Turning the whole thing upside down so that I could leave the plate to soak in de-scaling solution.

Any ideas?


----------



## gaggiamanualservice.com (Dec 22, 2009)

I use a long bolt with the same thread as the shower disc, this lifts the plate off when it is badly stuck, you could do worse than look through your tool box. other than that you must persevere with the levering method. dont be afraid to use a lot of pressure, the body is very robust. hope it helps. Regards Mark


----------



## LeeWardle (Nov 16, 2008)

Paulfm said:


> I am attempting to clean my Gaggia Classic. Although I de-scale it regularly, it would appear that the shower holding plate needs removing for a good clean/replacement. The problem that I have is that although I can remove the shower screen and the two Allen bolts, I can not for the life of me get the holding plate off. I have tried:-
> 
> Levering it off, but I can not see a rim to leaver off.
> 
> ...


As Mark says just lever it off. You won't break it. Chances are you have just got a load off coffee oil/scale and nasties welding it on. A few taps with an engineers hammer arounf the outside of the plate should help loosen it and crack the "seal".

Good luck

Lee


----------



## gaggiamanualservice.com (Dec 22, 2009)

it does set like concrete sometimes. tap a flat head screwdriver around the base of the plate. this should loosen it. keep at it


----------



## JamesGibb (Feb 11, 2010)

I've just gone through this with my Selecta. Be wary of trying to 'jack' the plate off by screwing a bolt through the centre hole. The thread in there is actually a separate nut pressed into the plate and there's not much thickness to either it or the plate. I suspect the plate would break before it comes unstuck from the group head if it is really well stuck.

The metal of the plate is quite soft and easily deforms if you're trying to persuade it off using a hammer and screw driver/chisel/6" nail or whatever. I'd recommend just prying it of using a screw drive under the back edge of it where it meets the rubber gasket.

I eventually got the WD40 on the job, switch the machine on to see if heating would help and pried it off as above. 'Twas a bu66er! If only it had been as easy as http://www.bluebox.com.au/jcrayon/gaggia/ suggests and I'd been able to free it by hand! Mind you, it had been on for three and a half years and been used probably a 1000times so was well caked up.

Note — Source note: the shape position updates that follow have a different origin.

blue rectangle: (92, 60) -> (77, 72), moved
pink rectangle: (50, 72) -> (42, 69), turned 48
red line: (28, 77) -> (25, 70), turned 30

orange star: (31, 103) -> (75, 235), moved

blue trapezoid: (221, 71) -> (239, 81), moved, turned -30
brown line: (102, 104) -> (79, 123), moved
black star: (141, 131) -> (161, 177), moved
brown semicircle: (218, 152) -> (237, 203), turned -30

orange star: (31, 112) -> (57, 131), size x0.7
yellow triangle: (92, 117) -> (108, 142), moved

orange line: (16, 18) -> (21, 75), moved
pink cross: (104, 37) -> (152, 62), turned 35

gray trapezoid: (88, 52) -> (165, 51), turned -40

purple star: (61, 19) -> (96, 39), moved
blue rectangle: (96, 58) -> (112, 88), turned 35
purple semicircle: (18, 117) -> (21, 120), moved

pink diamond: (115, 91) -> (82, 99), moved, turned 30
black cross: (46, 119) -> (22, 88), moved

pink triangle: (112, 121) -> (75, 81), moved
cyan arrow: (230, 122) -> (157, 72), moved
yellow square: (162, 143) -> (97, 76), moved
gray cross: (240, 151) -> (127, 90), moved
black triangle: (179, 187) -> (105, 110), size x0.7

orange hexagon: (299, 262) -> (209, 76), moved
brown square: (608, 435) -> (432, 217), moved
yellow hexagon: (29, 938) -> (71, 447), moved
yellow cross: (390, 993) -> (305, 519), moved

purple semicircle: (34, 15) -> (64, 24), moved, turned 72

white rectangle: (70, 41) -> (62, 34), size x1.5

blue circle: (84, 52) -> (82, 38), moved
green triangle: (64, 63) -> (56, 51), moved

If anyone's hoping to get the gasket changed without removing their stuck on plate, give up now. The plate has a shoulder at the top (top when the machine's in use) about a millimeter smaller radius than the part you see. That millimeter is holding the gasket on as well as the fact it's got coffee crud behind it.


----------



## LeeWardle (Nov 16, 2008)

What leson have we learned here then kids? Thats right. Remove the Showerscreen and showerplate on a regular basis. And when you find that the group seal is going hard, change that before it sets because that is a hell of a job!!!!


----------



## gaggiamanualservice.com (Dec 22, 2009)

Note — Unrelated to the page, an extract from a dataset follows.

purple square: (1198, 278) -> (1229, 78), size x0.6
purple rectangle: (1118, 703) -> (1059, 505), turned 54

the holding plate and disc should be removed and cleaned every time you descale which should be every 4-8 weeks depending on hardeness. And please will people clean the frother after every use!!!! so much damage can be done for the lack of cleaning.


----------



## NeilFitzgerald (Jun 15, 2010)

Has anyone ever come across a shower holding plate that just will not separate from the group head (after the 2 bolts have been removed? I'm close to giving up as I can't get them apart and to replace them both is going to cost around £80 just for the parts. Is there any tricks to getting them apart?


----------



## ChiarasDad (Mar 21, 2010)

It took some gentle but persistent prying the first time I did it, so I know what you mean. Eventually mine did separate. Once I got everything clean and well de-gunked, it was much easier, and now I pull them off and clean them fairly regularly, every couple of months.


----------



## gaggiamanualservice.com (Dec 22, 2009)

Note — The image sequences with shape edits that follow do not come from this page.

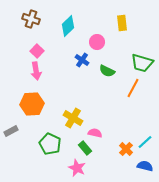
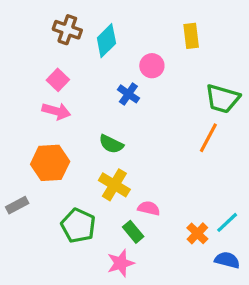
brown cross: (31, 19) -> (67, 30), moved
pink arrow: (36, 71) -> (56, 111), turned -66
green semicircle: (107, 71) -> (111, 144), moved
pink star: (77, 168) -> (121, 263), turned 30

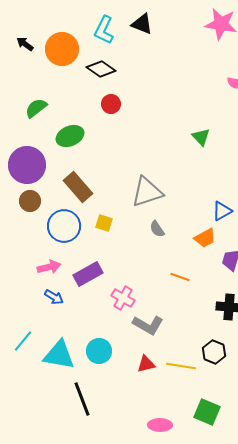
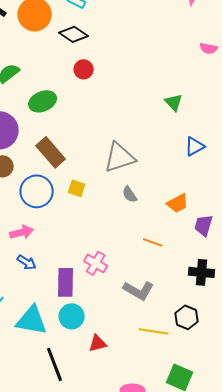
blue triangle: (222, 211) -> (195, 146), moved
purple rectangle: (88, 274) -> (66, 282), moved, turned -60
gray L-shape: (148, 325) -> (139, 290), moved
red triangle: (146, 364) -> (98, 343), moved

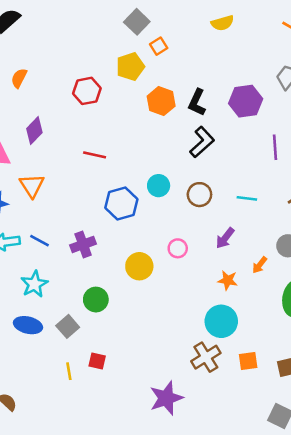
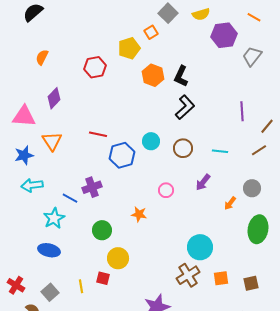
gray square: (137, 22) -> (168, 13), moved
purple hexagon: (246, 101) -> (224, 35), moved
red line: (95, 155) -> (98, 134), moved
blue line: (39, 241) -> (70, 198), moved
yellow circle: (139, 266) -> (118, 258), moved
orange star: (228, 280) -> (139, 214), moved
gray square: (68, 326) -> (50, 292), moved

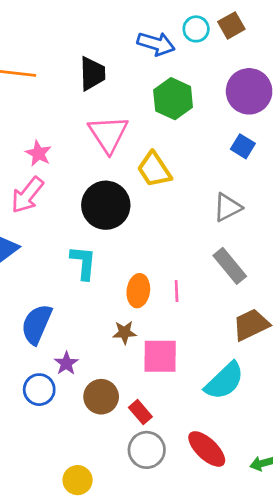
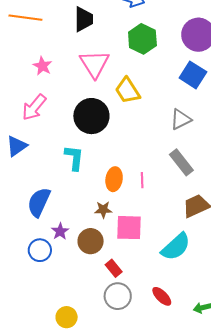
blue square: (243, 146) -> (193, 75), size x1.5
pink star: (38, 153) -> (42, 66), moved
brown circle: (101, 397) -> (91, 241), moved
red ellipse: (207, 449) -> (162, 296), size x0.7

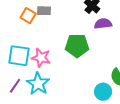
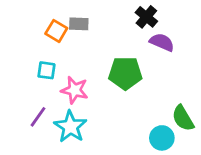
purple semicircle: (103, 24) -> (162, 42), turned 30
cyan square: (19, 56) -> (46, 70), moved, size x0.6
purple line: (15, 86) -> (38, 117), moved

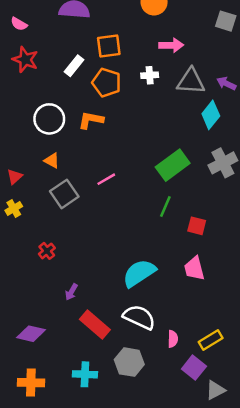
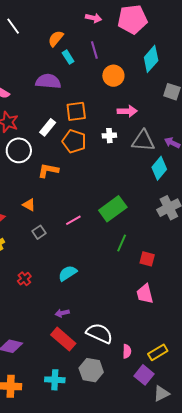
white circle: (49, 119) -> (19, 150), moved
orange L-shape: (91, 120) -> (48, 170), moved
green rectangle: (173, 165) -> (113, 209), moved
gray square: (64, 194) -> (39, 232), size x0.6
cyan semicircle: (139, 273) -> (68, 273), moved, size x0.7
purple arrow: (71, 292) -> (62, 313), moved, turned 48

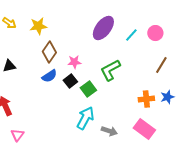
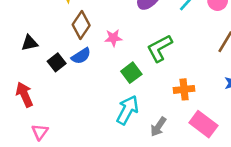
black square: (70, 81) -> (57, 62), moved
orange cross: (146, 99) -> (184, 89), moved
gray arrow: (109, 131) -> (158, 127), turned 105

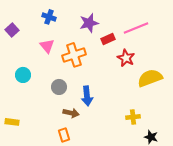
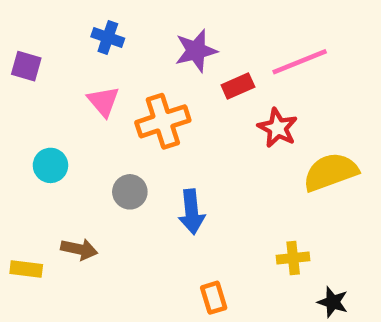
purple square: (12, 30) -> (26, 66), turned -32
brown arrow: (71, 113) -> (79, 249), moved
orange rectangle: (64, 135) -> (214, 298), moved

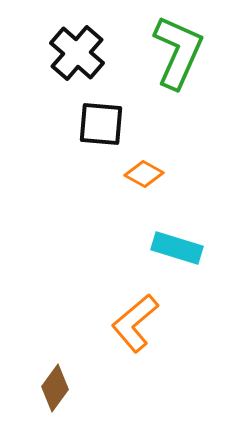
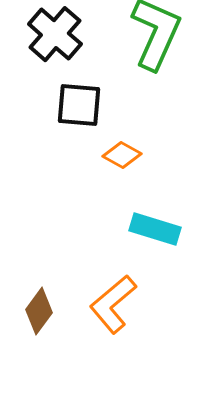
brown diamond: (55, 388) -> (39, 311), moved

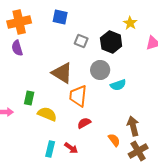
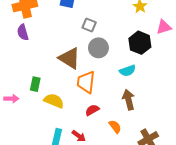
black hexagon: (111, 42) -> (140, 43), moved
gray circle: (100, 70) -> (98, 48), moved
brown arrow: (133, 126) -> (129, 100), moved
orange semicircle: (114, 140) -> (115, 127), moved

neil, you will not damage the brew head, you may damage the holding plate, i can supply new through ebay, so use brute force it does work.........eventually lol

mark


----------



## Glenn (Jun 14, 2008)

If you are looking to replace the seal too, then use 2 self tapping screws into the seal (gasket), not too far though. Then grab the screws with a set of pliers on each and gently tug. This will remove the gasket and bring the block with it.

That method worked on the last 2 machines I worked on where that problem existed.

It is a common design fault for the Classic


----------



## NeilFitzgerald (Jun 15, 2010)

The seal had already become rock solid so couldn't be removed with the screw method. I'd had to break the seal up in the head unit and take it out in pieces before hand.

I gave up after multiple attempts to drill it out and knock it out with a hammer. I know a high school metalwork teacher so gave it to him as a challenge to see if he could separate them. Thankfully, he won the challenge and they are apart, head unit undamaged. The rest of the parts are on their way from Philips.


----------



## euphonia (Oct 23, 2010)

Managed to free mine by screwing a self-tapping screw a little way into one of the holes (not the centre threaded hole if you want to use it again!) and pulling/levering it free.

Does anyone in the UK sell the holding plate in brass? I think it might be worth the extra cost.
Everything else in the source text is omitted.